Kam is now a nurse in Ogdensburg, New York, working in pediatric psychiatry. He says mental health is often neglected in children, and he was introduced to this work while in Nepal where he witnessed a gap in medical support.

He says it was the entrepreneurial spirit he developed at the LaunchPad that gave him the drive to pursue nursing school. “A lot of things I learned in Nepal, and a lot of things I learned at the LaunchPad, drove me to become a nurse—I found my calling where I can still help those who are less fortunate than I am,” Kam explains.

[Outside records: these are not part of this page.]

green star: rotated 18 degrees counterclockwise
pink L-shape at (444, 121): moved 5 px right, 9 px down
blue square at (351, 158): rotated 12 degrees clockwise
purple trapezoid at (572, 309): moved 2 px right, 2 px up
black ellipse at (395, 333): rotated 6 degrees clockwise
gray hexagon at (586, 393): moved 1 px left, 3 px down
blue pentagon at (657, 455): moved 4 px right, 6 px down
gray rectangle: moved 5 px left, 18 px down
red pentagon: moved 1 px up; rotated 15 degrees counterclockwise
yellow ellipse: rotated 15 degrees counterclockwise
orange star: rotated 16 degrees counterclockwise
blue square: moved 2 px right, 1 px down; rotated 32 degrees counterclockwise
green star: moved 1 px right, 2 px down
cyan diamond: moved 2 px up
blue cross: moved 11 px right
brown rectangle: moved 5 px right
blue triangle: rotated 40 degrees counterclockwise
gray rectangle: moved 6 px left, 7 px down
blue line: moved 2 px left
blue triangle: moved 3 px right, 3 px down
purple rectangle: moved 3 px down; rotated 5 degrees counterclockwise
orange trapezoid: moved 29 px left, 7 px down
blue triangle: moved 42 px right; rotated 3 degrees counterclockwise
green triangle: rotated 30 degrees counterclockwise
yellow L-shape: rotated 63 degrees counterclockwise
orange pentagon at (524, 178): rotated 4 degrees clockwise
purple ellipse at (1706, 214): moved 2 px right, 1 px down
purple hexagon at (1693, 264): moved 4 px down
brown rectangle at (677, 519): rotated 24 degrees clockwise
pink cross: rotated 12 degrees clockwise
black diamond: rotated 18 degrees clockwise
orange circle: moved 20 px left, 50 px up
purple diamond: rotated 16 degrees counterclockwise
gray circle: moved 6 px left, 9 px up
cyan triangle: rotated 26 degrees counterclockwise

The OVMA gave me a lot of support while I was a student. They had spaces for me to decompress. I met a lot of veteran friends there who gave me support, and that was critical as a veteran in the Syracuse community.

Brian Kam ’16

Purposeful listening is essential among the skills he learned at the LaunchPad that he uses daily in his nursing. “My ability to listen purposefully and thoughtfully allows me to validate my patients and their experiences, to diffuse mental health stigma and misinformation, to help identify their stressors, emotions and strengths, and to inspire healthy coping mechanisms and a commitment to self-compassion and mental health well-being. Purposeful listening remains the most essential skill that allows me to inspire change both through my Thrive projects and in my current role as a pediatric mental health nurse.”

Kam is a now mentor with the LaunchPad, offering his advice to current students and student veterans pursuing their dreams. “If a student has an idea, they should go after it. There are plenty of resources at the LaunchPad that can help them make that dream a reality.”